7. What about unused room? Like an RRSP, what you don’t use now adds up and can be used later. According to the CRA, 88 per cent of available TFSA room is unused.
8. What can you put inside a TFSA? Cash. GICs, mutual funds, ETFs. You can also transfer shares or mutual finds from another account, which is called a contribution in kind. For example, if you own 100 shares of a company worth $10 each, you can transfer the shares worth $1,000, into your TFSA without selling them. The value of the shares is set on the day of the transfer.
9. How are TFSAs different from RRSPs? You make TFSA contributions with money on which you’ve already paid tax. What’s inside grows tax-free. RRSP contributions give you a tax break when you put the money in, but you pay the tax when you take the money out in retirement.
10. Are contributions tax deductible? No. Nor can you deduct interest on money borrowed to make a contribution.

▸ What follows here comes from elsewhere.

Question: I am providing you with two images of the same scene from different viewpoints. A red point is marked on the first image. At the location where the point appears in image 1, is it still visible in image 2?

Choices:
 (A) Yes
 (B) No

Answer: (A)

11. Who’s eligible? Residents of Canada over the age of 18. Unlike RRSPs which must be turned into Registered Retirement Income Funds (RRIFs) in the year you turn 71, TFSAs are forever.
12.How many accounts can I have? As many as you like, but do you really need more than one? The CRA says 7.8 million Canadians have one account, 1.4 million have two. There are 730 people who have 10 or more accounts.
13. Can I leave my TFSA to my spouse? TFSA assets can generally be transferred to a spouse or children upon death tax-free. One spouse must name the other as the TFSAs beneficiary, called a ‘successor holder.’ Talk to your advisor or broker about how to do it.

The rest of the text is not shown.